TWR: The lyric on that one is obviously of a very personal nature…
SH: It is about narcissistic behaviour and I used the idea of Mars once again, all balanced controlled stuff but moving on…
|Fifty Miles From The North Pole, was influenced by our trip to Iceland and also the influence of working with Gulli Briem although ironically he is not the drummer on that piece, but the stuff he does himself and I was influenced by that and we recorded that in Budapest and he happens to be the drummer on another couple of tracks which, when we were working face to face in Sardinia and a very interesting character he is but to come back to the track.. I did two shows with Todmobile and an eighty piece orchestra and choir and that was fifty miles from the North Pole, fifty miles from the Arctic Circle and when we flew in, we flew in in darkness and the next day we flew in darkness, and I don’t know when they get light there but it was all artificial light and covered in snow, it was surreal. So, having been very much impressed by the aspect of Iceland that is very much the last human outpost and basing it that way. You have got the extreme weather conditions, you have got the volcanoes, the heat and the freezing cold, you have got the geysers spouting out, you have got mountains but you have also got the Northern Lights and you have got hospitable people living in a forbidding landscape but it is so different to anywhere I have been before. It was lovely to thread together this song which was rather like one of these films for the ear and the influence of spy movie stuff and John Barrie, James Bond, Laszlo Schiffrin, people who write that kind of cold spy guitar type stuff with a sound that was closer to Bonanza (laughs) than Jimi Hendrix so thematic stuff…|
Then there is the data aspect stuff which I had recorded in Budapest two years earlier for Wolflight and some stuff that we weren’t able to assimilate into that album but we were able to use the trumpet and didgeridoo section and add drums afterwards to that. So, the drums do what they do and the stuff that is on top of that is ambient and bears no relation to it in terms of timing but I love the idea that it is the collision of those two worlds and in a way it is at its most Icelandic and I love the way Ferenc Kovacs comes in with something that you can’t really tell what instrument it is, he is blowing muted trumpet so lightly that is sounds like a baby gurgling or something and then he opens up and you can tell it is trumpet …
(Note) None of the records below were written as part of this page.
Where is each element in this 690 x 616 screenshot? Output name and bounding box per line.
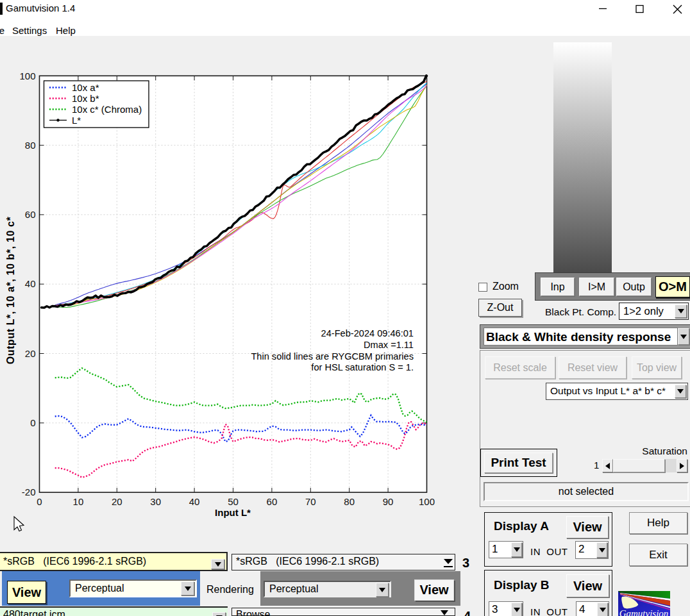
- svg-text:Thin solid lines are RYGCBM pr: Thin solid lines are RYGCBM primaries: [251, 351, 414, 362]
- svg-text:10x c* (Chroma): 10x c* (Chroma): [72, 104, 142, 115]
- svg-text:-20: -20: [22, 487, 36, 497]
- svg-text:for HSL saturation S = 1.: for HSL saturation S = 1.: [311, 362, 414, 372]
- svg-text:100: 100: [419, 496, 435, 507]
- svg-text:20: 20: [112, 496, 122, 507]
- svg-text:90: 90: [383, 496, 394, 507]
- svg-text:L*: L*: [72, 115, 81, 126]
- svg-text:60: 60: [25, 209, 36, 220]
- svg-text:10x a*: 10x a*: [72, 82, 99, 93]
- svg-text:Input L*: Input L*: [215, 507, 251, 518]
- svg-text:80: 80: [25, 140, 36, 151]
- svg-text:10x b*: 10x b*: [72, 93, 99, 104]
- svg-text:0: 0: [37, 496, 42, 507]
- svg-text:70: 70: [305, 496, 316, 507]
- svg-text:Dmax =1.11: Dmax =1.11: [364, 340, 414, 350]
- svg-text:50: 50: [228, 496, 239, 507]
- svg-text:60: 60: [267, 496, 278, 507]
- svg-text:Output L*, 10 a*, 10 b*, 10 c*: Output L*, 10 a*, 10 b*, 10 c*: [5, 217, 16, 365]
- svg-text:30: 30: [150, 496, 161, 507]
- svg-text:0: 0: [30, 417, 35, 428]
- svg-text:20: 20: [25, 348, 36, 359]
- svg-text:100: 100: [19, 71, 35, 81]
- svg-text:40: 40: [25, 278, 36, 289]
- svg-text:40: 40: [189, 496, 200, 507]
- svg-text:Gamutvision: Gamutvision: [619, 608, 669, 616]
- svg-text:24-Feb-2024 09:46:01: 24-Feb-2024 09:46:01: [321, 328, 414, 338]
- svg-text:10: 10: [73, 496, 84, 507]
- svg-text:80: 80: [344, 496, 355, 507]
TWR: Amanda is on this one, isn’t she?
|SH: Yes, she is, we gave over a sort of tribal section to her. Originally I had guitar going on that and I got a bit bored with yet another guitar bit (laughs) which was a bit bluesy although I swear I will use it somewhere else at some point (laughs) but the thing about that was, we just thought it would be nice if she just turned herself into a whole tribe and came up with some lyrics for that section. Once again it was complete surprise, and the children’s choir which she and I did together so we made our voices sound like children , thanks to the wonders of modern technology and the swoopy strings. So this was a track that I thought, I don’t think anyone is going to like this, but I am going to do it anyway and there are a few of those but I have had a great reaction to it. Gary (O’Toole) is on drums, Roger takes the drums as well so we have the man and the machine and the both play wonderfully…|
TWR: I love the vocal section because it just evokes the landscape and the Valkyrie-like vocals because they are just soaring away…
SH: By that do you mean the Amanda section?
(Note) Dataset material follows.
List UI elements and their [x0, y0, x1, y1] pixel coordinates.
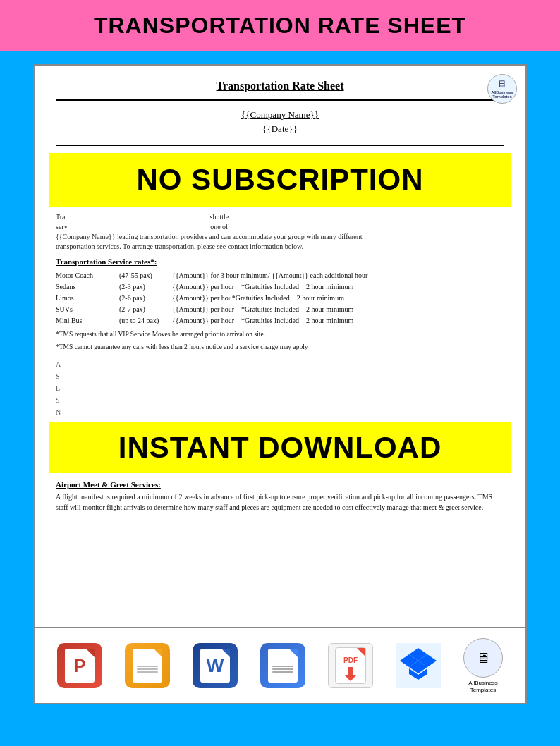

TWR: You also get a sense of history from it as well. Iceland may geographically be a relatively new place, historically it is quite an old one and you manage to get both of those elements into the song…
SH: It is just full of surprises. I thought if I was going to do a song about Iceland, it had to be as surprising as the place itself, so it certainly takes some unusual twists and turns and a few repeats but in the main, it goes, different, strange, different, strange and it keeps going like a journey and it is one of my weird tracks, like it or loathe it, it is one of the weird ones.
TWR: It seems to go everywhere but then we come to one of my favourites, El Nino…
SH: El Nino, was really influenced by film, the idea once again of potentially conflicting arrangement ideas. In other words, an orchestra, real strings plus a tribe’s worth of drums (laughs) from Gary and Roger and a rock band. So you have got these three elements and I had this idea when Roger was doing the surround sound which |I recommend to anyone who is a serious audio listener…I said ’it would be nice if you felt like you were in the eye of the storm with this, right in the middle of it..’ and it is all going on around you and it is an assault and deliberately so. But again it takes you places and people have been saying that this is the most Genesis-like of all the songs on it. That wasn’t intentional.
TWR: I think that is probably because of the guitar part but it is one of those tracks that rips the hair off the back of your neck…
SH: I wanted the idea of a distant lighthouse aspect of the guitar, not too loud but .. The next track is The Other Side Of The Wall and really it is a love song. Jo and I wrote this, as we did much of the lyrics on the album. We were at one point, I was visiting a hospital in Wimbledon and at one point we realised we had to get there really early in the morning and it was when the tennis was on, and so we checked in to a hotel so we would be in situ and the place we stayed at had a park adjoining it and a lovely garden and there was a wall and a walled up gateway and we started to make up a story about an imaginary couple, a couple in the present, and a couple in the past where their love story was not allowed to be completed because of the time when they existed. That is the implication behind it and it was very romantic and it was the idea of how one couple reflects the other and you could even say that they were a reincarnation of each other but I suspect it is love finding its echo in the present and I can’t really explain it…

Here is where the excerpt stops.